Top of Exercise material
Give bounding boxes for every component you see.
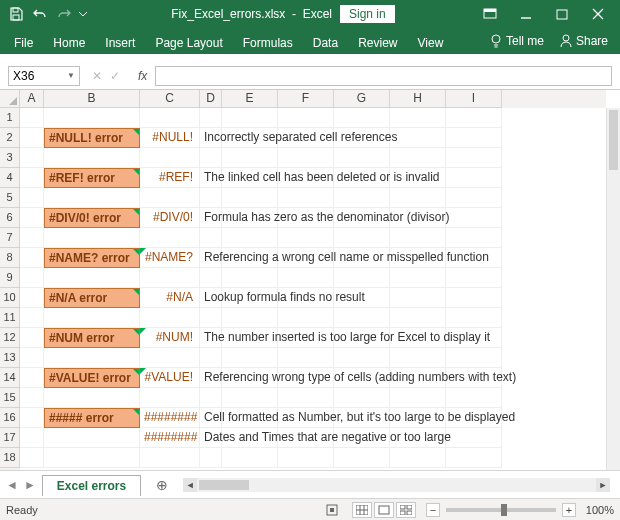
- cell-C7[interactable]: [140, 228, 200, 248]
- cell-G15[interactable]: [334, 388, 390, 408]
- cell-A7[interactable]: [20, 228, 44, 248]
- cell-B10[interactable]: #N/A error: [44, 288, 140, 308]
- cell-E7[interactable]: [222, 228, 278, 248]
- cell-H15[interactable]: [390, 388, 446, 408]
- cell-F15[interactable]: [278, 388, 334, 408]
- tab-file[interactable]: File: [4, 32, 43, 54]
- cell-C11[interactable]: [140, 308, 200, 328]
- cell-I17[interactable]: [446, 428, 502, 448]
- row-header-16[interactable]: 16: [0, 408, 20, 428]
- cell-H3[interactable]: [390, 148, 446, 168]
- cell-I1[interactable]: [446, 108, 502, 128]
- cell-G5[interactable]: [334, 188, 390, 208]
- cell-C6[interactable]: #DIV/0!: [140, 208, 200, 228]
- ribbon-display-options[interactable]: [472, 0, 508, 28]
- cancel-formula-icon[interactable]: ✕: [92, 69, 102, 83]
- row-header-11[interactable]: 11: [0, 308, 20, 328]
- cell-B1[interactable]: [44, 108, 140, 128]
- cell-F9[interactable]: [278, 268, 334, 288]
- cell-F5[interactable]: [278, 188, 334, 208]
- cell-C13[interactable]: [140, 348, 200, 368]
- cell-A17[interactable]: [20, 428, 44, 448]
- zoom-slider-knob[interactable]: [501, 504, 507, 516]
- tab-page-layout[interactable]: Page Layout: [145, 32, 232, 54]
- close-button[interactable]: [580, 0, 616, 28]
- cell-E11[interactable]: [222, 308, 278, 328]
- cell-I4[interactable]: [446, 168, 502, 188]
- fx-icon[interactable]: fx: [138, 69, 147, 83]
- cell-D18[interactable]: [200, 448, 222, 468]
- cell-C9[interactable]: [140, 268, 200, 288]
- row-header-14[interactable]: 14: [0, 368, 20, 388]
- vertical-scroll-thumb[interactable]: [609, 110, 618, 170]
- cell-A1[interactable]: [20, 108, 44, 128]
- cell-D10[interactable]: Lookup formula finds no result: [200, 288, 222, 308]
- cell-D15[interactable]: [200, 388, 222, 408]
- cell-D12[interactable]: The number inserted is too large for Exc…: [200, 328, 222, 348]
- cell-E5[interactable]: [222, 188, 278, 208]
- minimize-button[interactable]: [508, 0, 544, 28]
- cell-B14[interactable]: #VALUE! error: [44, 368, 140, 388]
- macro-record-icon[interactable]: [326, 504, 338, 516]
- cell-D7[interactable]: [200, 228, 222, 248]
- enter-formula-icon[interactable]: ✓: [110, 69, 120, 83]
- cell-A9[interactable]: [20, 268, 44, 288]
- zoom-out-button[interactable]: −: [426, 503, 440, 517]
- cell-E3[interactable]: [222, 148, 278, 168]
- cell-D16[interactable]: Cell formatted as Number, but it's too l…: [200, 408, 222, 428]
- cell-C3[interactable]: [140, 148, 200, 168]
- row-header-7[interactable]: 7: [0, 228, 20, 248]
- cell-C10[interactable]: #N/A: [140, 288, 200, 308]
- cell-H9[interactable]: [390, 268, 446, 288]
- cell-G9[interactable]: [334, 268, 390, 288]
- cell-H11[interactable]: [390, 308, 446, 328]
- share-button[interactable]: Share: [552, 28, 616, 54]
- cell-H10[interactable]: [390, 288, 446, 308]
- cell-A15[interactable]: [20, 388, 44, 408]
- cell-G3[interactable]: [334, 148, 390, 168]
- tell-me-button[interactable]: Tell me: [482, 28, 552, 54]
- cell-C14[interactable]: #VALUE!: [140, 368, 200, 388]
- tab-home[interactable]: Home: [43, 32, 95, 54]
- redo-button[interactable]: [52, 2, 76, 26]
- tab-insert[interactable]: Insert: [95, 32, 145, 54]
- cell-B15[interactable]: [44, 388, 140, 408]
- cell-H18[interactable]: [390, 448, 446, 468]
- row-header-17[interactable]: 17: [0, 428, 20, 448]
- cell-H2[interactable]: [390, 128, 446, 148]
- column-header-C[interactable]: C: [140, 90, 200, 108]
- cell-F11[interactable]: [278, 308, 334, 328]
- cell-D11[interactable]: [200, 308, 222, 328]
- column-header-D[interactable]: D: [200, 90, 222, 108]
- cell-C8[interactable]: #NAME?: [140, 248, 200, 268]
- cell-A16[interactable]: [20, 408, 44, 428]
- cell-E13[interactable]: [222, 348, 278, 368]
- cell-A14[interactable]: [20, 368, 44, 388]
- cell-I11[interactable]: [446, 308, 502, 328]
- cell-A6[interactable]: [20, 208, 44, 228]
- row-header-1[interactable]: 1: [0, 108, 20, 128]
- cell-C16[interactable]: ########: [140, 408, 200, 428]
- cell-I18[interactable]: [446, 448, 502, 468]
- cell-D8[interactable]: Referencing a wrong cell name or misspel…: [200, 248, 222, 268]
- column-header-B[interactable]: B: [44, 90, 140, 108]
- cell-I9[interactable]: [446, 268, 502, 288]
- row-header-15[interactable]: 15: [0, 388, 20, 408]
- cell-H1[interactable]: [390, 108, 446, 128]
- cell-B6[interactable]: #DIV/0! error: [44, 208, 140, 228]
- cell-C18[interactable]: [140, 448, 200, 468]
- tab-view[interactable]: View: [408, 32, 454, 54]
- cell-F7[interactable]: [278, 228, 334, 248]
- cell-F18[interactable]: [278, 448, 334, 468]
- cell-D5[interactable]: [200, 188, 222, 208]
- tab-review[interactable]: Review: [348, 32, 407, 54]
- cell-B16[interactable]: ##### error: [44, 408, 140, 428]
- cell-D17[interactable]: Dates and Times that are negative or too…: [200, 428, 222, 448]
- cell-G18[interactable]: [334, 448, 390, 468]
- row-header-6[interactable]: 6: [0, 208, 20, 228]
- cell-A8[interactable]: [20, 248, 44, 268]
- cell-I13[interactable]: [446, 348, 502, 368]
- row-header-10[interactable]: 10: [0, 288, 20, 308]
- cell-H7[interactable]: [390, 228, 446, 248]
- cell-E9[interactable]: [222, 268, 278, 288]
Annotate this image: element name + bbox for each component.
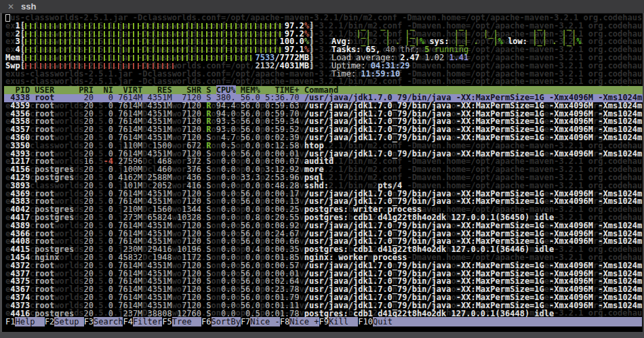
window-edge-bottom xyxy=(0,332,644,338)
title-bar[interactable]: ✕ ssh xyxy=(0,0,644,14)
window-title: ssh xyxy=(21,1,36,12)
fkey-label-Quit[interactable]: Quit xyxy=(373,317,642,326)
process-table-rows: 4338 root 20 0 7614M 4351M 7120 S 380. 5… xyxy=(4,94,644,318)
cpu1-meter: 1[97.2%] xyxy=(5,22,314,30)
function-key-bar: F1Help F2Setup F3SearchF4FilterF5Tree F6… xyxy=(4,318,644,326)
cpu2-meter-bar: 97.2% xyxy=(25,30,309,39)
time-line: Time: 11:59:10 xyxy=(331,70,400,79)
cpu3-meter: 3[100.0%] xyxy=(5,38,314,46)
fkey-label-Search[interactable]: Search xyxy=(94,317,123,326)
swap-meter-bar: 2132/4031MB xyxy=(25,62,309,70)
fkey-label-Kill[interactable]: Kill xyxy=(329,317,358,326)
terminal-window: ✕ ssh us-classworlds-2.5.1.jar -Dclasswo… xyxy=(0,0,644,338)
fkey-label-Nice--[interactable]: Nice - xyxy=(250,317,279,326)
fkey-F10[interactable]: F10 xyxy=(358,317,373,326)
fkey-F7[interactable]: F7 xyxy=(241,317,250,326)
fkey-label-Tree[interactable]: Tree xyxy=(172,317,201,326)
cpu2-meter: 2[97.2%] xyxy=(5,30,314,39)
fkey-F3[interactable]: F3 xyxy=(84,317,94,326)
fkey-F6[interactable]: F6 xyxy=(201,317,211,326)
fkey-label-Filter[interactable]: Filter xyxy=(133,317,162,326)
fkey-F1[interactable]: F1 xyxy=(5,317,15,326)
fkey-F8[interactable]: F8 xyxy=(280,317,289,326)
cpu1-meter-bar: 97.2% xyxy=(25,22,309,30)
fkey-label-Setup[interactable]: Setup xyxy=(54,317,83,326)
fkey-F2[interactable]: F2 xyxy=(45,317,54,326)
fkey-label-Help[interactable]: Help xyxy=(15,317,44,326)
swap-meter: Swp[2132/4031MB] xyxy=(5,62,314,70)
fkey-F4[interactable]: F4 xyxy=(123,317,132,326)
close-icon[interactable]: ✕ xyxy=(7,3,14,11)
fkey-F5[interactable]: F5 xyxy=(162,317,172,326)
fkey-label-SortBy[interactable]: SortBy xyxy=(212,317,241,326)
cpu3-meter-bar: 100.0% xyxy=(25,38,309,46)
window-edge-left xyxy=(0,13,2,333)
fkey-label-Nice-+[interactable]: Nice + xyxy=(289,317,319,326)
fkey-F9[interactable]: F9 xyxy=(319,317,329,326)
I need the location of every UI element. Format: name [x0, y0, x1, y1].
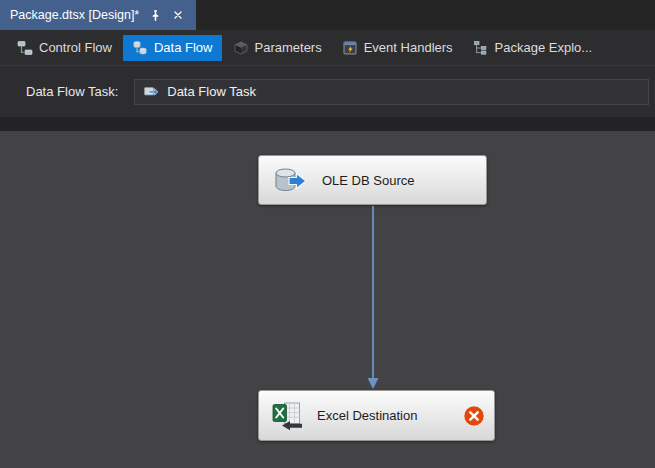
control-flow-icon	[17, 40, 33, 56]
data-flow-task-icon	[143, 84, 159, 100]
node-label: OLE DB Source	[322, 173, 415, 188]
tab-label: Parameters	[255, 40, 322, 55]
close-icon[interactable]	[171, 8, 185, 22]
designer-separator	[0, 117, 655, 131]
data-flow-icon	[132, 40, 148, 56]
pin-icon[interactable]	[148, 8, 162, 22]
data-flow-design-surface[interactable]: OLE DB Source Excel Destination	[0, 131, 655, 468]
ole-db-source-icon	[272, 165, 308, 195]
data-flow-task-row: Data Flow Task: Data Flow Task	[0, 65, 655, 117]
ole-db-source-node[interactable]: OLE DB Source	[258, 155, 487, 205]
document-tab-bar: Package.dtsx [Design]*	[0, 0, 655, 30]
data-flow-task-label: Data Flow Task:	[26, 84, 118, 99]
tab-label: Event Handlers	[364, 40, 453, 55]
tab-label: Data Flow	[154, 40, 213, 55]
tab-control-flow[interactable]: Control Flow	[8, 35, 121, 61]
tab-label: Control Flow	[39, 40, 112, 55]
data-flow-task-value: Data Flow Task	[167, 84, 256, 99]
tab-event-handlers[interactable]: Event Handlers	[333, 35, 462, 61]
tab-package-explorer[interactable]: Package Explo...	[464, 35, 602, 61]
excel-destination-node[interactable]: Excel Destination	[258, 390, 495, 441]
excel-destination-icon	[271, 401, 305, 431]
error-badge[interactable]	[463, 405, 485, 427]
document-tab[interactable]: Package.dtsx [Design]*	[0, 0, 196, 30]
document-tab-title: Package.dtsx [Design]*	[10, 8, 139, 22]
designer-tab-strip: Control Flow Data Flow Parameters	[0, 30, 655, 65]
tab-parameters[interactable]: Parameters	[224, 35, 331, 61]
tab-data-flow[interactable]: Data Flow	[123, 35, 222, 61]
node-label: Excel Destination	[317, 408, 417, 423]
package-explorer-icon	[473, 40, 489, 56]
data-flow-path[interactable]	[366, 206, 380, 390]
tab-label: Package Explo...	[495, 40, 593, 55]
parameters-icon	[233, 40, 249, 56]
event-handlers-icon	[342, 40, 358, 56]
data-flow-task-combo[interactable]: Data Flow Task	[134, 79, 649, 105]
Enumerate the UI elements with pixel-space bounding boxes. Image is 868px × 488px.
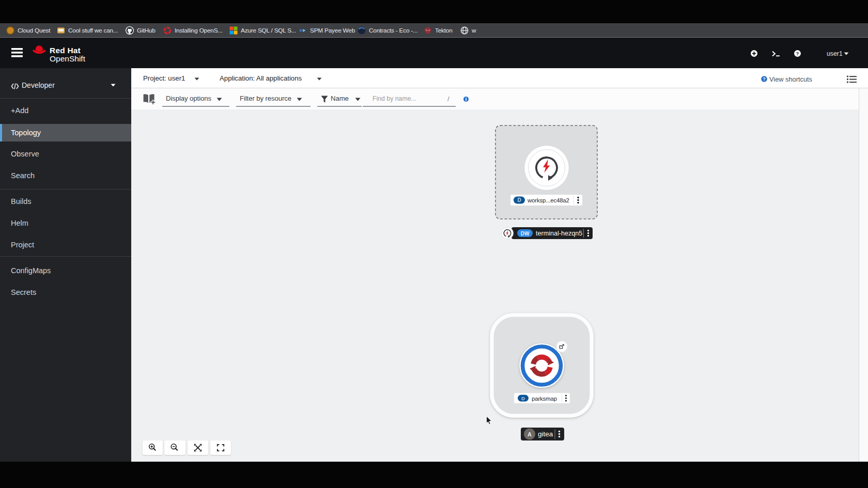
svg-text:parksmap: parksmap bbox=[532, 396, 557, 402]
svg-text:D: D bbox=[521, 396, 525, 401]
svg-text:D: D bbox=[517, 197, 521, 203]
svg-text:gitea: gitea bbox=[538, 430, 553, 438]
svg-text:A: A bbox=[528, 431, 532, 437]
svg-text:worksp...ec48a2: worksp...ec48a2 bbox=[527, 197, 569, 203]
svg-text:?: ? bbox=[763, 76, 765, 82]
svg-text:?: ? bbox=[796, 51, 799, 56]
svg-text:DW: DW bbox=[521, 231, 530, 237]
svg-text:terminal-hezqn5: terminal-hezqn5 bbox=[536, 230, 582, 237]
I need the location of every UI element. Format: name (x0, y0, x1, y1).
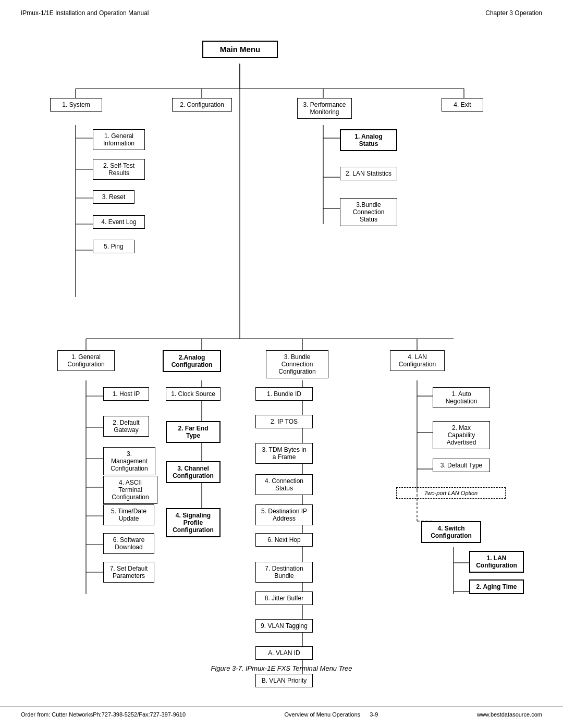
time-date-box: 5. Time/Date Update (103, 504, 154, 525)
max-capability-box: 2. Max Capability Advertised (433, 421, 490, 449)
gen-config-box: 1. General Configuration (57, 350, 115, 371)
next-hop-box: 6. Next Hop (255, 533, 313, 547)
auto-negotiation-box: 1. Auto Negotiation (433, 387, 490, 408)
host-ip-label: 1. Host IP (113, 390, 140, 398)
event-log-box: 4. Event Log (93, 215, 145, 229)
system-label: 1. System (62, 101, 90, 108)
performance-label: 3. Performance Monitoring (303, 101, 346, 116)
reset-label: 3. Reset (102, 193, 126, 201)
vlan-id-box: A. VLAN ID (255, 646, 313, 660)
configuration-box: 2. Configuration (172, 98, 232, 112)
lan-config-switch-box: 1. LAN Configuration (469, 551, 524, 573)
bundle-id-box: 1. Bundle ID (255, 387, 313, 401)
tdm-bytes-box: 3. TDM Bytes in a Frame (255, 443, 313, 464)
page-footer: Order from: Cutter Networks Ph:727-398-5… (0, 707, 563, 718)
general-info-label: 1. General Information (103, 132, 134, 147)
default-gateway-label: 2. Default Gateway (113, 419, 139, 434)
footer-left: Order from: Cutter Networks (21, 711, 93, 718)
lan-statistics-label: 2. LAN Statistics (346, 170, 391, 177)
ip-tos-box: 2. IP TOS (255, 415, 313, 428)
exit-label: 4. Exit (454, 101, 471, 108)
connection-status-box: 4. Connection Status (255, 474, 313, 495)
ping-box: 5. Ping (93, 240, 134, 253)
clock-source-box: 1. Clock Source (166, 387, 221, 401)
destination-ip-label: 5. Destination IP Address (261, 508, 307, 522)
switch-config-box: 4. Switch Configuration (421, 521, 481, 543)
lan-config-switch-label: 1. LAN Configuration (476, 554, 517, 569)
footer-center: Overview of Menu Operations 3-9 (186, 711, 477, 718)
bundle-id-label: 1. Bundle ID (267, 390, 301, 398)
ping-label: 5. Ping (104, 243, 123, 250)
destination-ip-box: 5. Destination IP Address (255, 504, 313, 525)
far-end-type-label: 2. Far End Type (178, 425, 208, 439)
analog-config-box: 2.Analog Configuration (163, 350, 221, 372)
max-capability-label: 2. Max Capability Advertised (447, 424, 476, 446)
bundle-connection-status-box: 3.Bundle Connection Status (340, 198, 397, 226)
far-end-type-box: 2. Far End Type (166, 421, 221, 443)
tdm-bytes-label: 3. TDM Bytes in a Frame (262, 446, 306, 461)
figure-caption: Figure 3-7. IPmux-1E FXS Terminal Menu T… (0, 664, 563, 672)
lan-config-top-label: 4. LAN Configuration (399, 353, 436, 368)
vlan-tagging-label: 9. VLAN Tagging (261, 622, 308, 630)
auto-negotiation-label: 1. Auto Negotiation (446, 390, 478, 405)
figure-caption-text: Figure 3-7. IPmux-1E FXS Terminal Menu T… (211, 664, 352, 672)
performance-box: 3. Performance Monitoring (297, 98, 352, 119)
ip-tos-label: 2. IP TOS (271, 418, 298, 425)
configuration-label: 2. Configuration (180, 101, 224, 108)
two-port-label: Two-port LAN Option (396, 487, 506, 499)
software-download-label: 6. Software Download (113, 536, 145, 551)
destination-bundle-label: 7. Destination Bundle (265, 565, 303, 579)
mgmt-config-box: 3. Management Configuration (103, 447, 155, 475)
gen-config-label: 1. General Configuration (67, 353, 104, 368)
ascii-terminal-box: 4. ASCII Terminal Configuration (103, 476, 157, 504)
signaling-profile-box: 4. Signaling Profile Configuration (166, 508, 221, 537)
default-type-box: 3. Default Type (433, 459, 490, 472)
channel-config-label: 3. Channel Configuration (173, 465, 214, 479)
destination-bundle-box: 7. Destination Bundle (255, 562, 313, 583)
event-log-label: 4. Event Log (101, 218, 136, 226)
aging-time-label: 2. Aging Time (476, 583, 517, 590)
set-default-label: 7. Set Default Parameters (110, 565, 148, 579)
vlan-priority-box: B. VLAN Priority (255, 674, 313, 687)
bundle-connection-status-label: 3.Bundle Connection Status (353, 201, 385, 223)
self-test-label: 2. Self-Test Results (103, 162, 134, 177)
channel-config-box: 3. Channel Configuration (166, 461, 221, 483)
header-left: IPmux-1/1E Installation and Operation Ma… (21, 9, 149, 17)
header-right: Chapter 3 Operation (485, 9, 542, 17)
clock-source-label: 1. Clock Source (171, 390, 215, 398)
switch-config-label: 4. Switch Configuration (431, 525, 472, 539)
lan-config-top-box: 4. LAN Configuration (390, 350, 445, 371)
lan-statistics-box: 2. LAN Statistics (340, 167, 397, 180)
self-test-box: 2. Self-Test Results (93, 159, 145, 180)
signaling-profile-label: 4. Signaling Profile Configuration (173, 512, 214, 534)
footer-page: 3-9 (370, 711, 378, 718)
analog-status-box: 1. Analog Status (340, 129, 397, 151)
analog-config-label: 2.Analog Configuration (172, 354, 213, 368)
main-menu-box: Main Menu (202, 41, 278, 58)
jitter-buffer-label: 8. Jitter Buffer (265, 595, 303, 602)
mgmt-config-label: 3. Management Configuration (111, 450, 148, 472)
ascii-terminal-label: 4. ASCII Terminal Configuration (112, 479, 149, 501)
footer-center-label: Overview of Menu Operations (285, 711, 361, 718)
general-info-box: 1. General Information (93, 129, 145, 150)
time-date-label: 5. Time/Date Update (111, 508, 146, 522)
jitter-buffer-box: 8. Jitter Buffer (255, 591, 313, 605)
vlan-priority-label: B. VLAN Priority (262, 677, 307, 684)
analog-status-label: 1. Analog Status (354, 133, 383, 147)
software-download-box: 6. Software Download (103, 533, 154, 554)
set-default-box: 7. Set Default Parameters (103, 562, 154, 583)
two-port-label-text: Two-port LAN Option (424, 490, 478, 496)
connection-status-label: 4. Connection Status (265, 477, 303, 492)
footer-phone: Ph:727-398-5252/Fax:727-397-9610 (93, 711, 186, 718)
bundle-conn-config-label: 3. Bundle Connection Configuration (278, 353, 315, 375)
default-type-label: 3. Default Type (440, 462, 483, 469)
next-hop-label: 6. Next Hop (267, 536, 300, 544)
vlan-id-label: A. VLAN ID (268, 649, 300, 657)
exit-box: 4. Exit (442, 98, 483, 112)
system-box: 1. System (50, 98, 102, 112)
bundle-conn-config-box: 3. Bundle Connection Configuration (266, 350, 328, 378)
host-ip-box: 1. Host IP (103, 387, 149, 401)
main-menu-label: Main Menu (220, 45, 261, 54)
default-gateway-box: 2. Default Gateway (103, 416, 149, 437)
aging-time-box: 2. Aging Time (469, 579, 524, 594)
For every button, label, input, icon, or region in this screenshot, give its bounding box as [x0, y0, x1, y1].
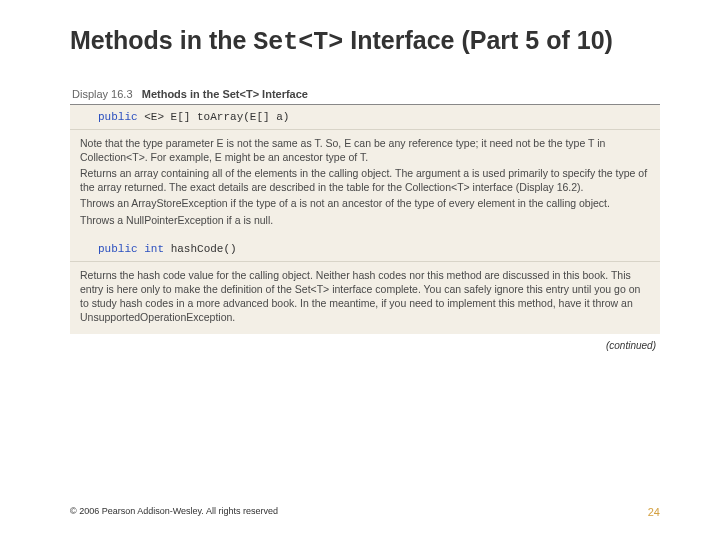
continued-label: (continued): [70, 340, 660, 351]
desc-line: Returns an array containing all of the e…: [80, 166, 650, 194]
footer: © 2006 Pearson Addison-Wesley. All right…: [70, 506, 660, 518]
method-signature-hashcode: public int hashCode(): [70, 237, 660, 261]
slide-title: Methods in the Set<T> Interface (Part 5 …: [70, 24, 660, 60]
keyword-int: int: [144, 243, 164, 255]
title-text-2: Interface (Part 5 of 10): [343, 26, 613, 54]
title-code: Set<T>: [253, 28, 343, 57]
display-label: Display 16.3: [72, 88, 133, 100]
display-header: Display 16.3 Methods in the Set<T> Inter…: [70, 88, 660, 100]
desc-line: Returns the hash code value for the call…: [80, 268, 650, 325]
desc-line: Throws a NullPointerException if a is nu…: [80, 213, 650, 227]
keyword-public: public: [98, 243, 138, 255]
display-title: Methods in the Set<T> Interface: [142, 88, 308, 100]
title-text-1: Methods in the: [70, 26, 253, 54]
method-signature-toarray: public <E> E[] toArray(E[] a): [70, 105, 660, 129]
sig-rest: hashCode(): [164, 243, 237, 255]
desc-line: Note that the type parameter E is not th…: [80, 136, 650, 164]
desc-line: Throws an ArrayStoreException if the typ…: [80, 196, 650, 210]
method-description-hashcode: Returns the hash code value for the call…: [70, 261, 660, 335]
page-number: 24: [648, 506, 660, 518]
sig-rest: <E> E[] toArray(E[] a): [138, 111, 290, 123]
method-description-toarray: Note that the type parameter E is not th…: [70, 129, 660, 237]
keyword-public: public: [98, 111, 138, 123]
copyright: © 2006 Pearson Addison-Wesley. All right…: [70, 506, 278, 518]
Bottom of Exercise material
**Task instructions:** Copy out every line in the records where the word "column" is found.

**Answer to this problem:**
- column-header-C[interactable]: C: [140, 90, 200, 108]
- column-header-D[interactable]: D: [200, 90, 222, 108]
- column-header-B[interactable]: B: [44, 90, 140, 108]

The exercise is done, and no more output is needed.